YOUR INSTRUCTIONS
Output a character-exact copy of the data, images removed.

DATA EXTRACT
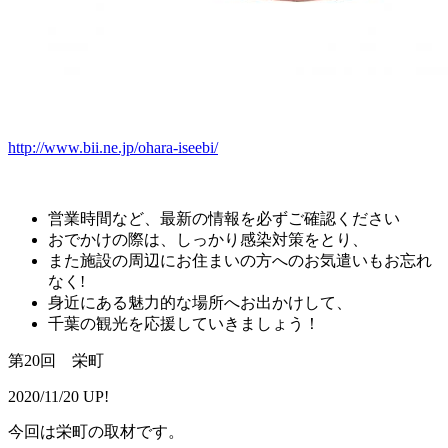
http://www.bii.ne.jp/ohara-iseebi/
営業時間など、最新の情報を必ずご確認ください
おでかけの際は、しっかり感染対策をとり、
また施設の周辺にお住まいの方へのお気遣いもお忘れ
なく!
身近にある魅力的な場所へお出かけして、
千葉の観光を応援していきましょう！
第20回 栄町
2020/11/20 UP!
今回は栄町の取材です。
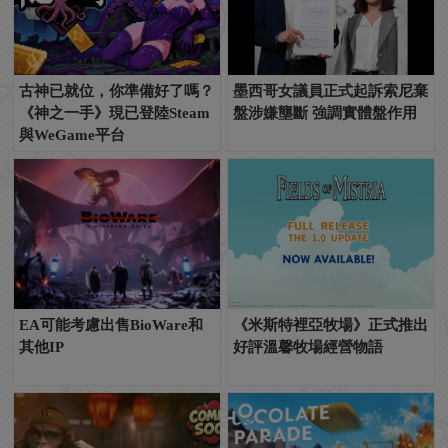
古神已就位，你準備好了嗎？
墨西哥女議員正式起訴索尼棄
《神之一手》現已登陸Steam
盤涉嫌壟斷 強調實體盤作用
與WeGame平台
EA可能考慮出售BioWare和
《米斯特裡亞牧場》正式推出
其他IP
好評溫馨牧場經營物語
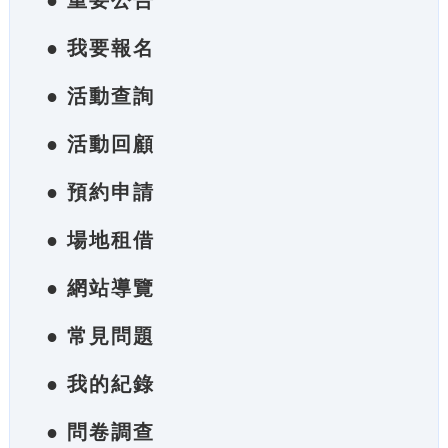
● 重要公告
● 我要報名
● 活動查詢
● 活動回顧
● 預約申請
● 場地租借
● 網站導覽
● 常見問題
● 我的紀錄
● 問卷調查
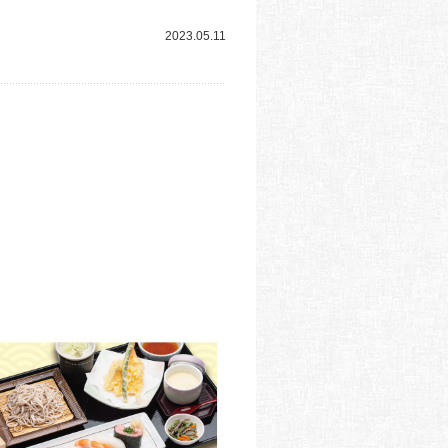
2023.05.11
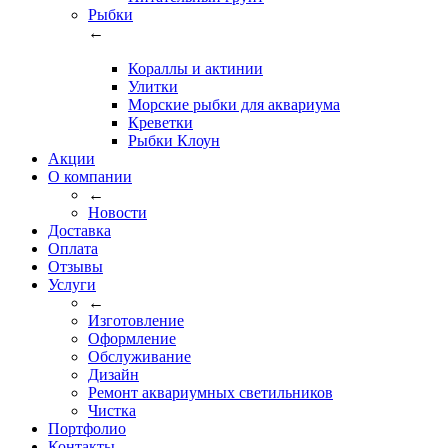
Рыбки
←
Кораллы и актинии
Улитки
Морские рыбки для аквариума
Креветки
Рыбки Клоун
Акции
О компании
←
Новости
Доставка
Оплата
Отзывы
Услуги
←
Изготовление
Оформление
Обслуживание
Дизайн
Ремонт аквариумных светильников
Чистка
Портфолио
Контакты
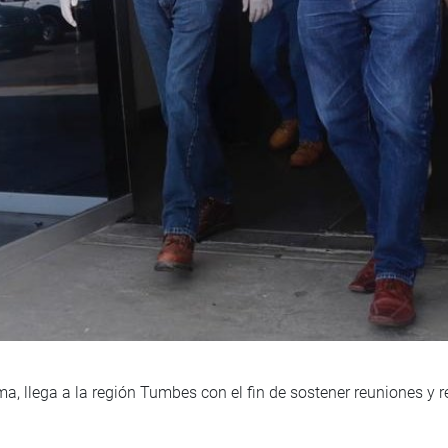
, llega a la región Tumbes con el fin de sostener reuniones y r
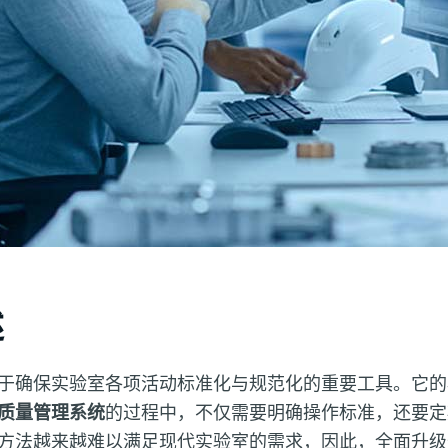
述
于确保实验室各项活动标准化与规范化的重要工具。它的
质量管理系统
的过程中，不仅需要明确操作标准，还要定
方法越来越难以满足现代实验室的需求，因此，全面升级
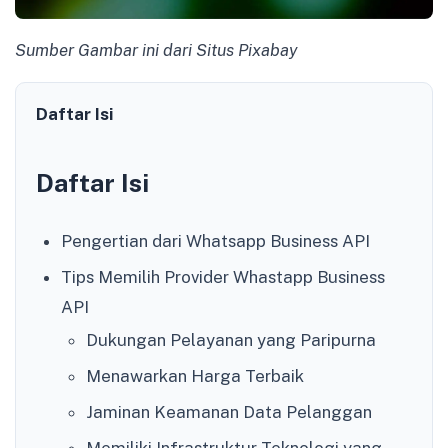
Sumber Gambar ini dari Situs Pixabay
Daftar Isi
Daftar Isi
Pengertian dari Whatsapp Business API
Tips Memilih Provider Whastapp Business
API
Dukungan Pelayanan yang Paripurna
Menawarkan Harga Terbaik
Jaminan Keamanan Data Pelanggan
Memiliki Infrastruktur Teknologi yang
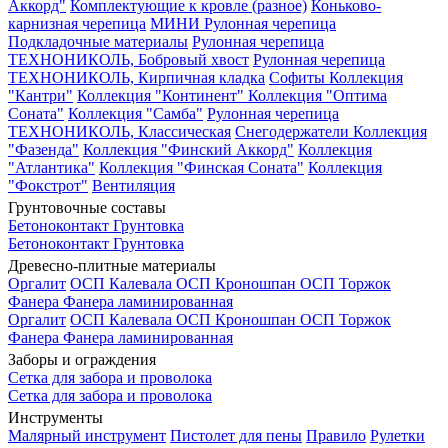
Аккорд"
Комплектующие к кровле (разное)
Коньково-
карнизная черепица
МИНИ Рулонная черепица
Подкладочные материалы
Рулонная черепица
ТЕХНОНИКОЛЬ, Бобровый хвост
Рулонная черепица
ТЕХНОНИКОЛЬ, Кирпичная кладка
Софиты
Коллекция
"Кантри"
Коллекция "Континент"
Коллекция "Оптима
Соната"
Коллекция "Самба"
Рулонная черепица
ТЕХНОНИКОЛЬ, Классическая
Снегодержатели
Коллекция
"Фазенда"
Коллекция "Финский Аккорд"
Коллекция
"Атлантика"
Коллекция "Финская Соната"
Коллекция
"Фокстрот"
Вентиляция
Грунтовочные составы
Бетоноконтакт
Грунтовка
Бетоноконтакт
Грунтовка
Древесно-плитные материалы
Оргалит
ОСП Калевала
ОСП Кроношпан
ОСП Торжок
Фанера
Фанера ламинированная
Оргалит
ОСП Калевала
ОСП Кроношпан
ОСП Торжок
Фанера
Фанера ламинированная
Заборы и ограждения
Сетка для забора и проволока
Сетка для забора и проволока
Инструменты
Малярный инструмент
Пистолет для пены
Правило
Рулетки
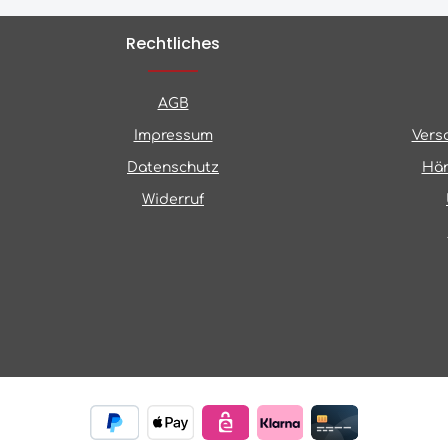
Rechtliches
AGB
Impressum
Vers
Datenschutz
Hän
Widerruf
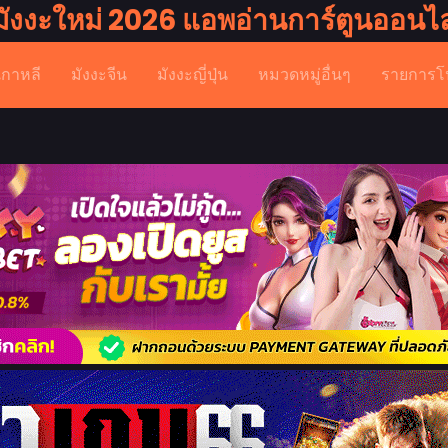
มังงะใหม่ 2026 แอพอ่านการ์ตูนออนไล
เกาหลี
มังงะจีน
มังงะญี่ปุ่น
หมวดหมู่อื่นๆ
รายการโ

TASK ANSWER
http://www.bii.ne.jp/ohara-iseebi/
営業時間など、最新の情報を必ずご確認ください
おでかけの際は、しっかり感染対策をとり、
また施設の周辺にお住まいの方へのお気遣いもお忘れ
なく!
身近にある魅力的な場所へお出かけして、
千葉の観光を応援していきましょう！
第20回 栄町
2020/11/20 UP!
今回は栄町の取材です。
古神已就位，你準備好了嗎？
墨西哥女議員正式起訴索尼棄
《神之一手》現已登陸Steam
盤涉嫌壟斷 強調實體盤作用
與WeGame平台
EA可能考慮出售BioWare和
《米斯特裡亞牧場》正式推出
其他IP
好評溫馨牧場經營物語
● 重要公告
● 我要報名
● 活動查詢
● 活動回顧
● 預約申請
● 場地租借
● 網站導覽
● 常見問題
● 我的紀錄
● 問卷調查
2023.05.11
Рыбки
←
Кораллы и актинии
Улитки
Морские рыбки для аквариума
Креветки
Рыбки Клоун
Акции
О компании
←
Новости
Доставка
Оплата
Отзывы
Услуги
←
Изготовление
Оформление
Обслуживание
Дизайн
Ремонт аквариумных светильников
Чистка
Портфолио
Контакты
, llega a la región Tumbes con el fin de sostener reuniones y r
述
于确保实验室各项活动标准化与规范化的重要工具。它的
质量管理系统
的过程中，不仅需要明确操作标准，还要定
方法越来越难以满足现代实验室的需求，因此，全面升级
Sumber Gambar ini dari Situs Pixabay
Daftar Isi
Daftar Isi
Pengertian dari Whatsapp Business API
Tips Memilih Provider Whastapp Business
API
Dukungan Pelayanan yang Paripurna
Menawarkan Harga Terbaik
Jaminan Keamanan Data Pelanggan
Memiliki Infrastruktur Teknologi yang
Аккорд"
Комплектующие к кровле (разное)
Коньково-
карнизная черепица
МИНИ Рулонная черепица
Подкладочные материалы
Рулонная черепица
ТЕХНОНИКОЛЬ, Бобровый хвост
Рулонная черепица
ТЕХНОНИКОЛЬ, Кирпичная кладка
Софиты
Коллекция
"Кантри"
Коллекция "Континент"
Коллекция "Оптима
Соната"
Коллекция "Самба"
Рулонная черепица
ТЕХНОНИКОЛЬ, Классическая
Снегодержатели
Коллекция
"Фазенда"
Коллекция "Финский Аккорд"
Коллекция
"Атлантика"
Коллекция "Финская Соната"
Коллекция
"Фокстрот"
Вентиляция
Грунтовочные составы
Бетоноконтакт
Грунтовка
Бетоноконтакт
Грунтовка
Древесно-плитные материалы
Оргалит
ОСП Калевала
ОСП Кроношпан
ОСП Торжок
Фанера
Фанера ламинированная
Оргалит
ОСП Калевала
ОСП Кроношпан
ОСП Торжок
Фанера
Фанера ламинированная
Заборы и ограждения
Сетка для забора и проволока
Сетка для забора и проволока
Инструменты
Малярный инструмент
Пистолет для пены
Правило
Рулетки
Rechtliches
AGB
Impressum
Vers
Datenschutz
Hän
Widerruf
มังงะใหม่ 2026 แอพอ่านการ์ตูนออนไล
เกาหลี
มังงะจีน
มังงะญี่ปุ่น
หมวดหมู่อื่นๆ
รายการโ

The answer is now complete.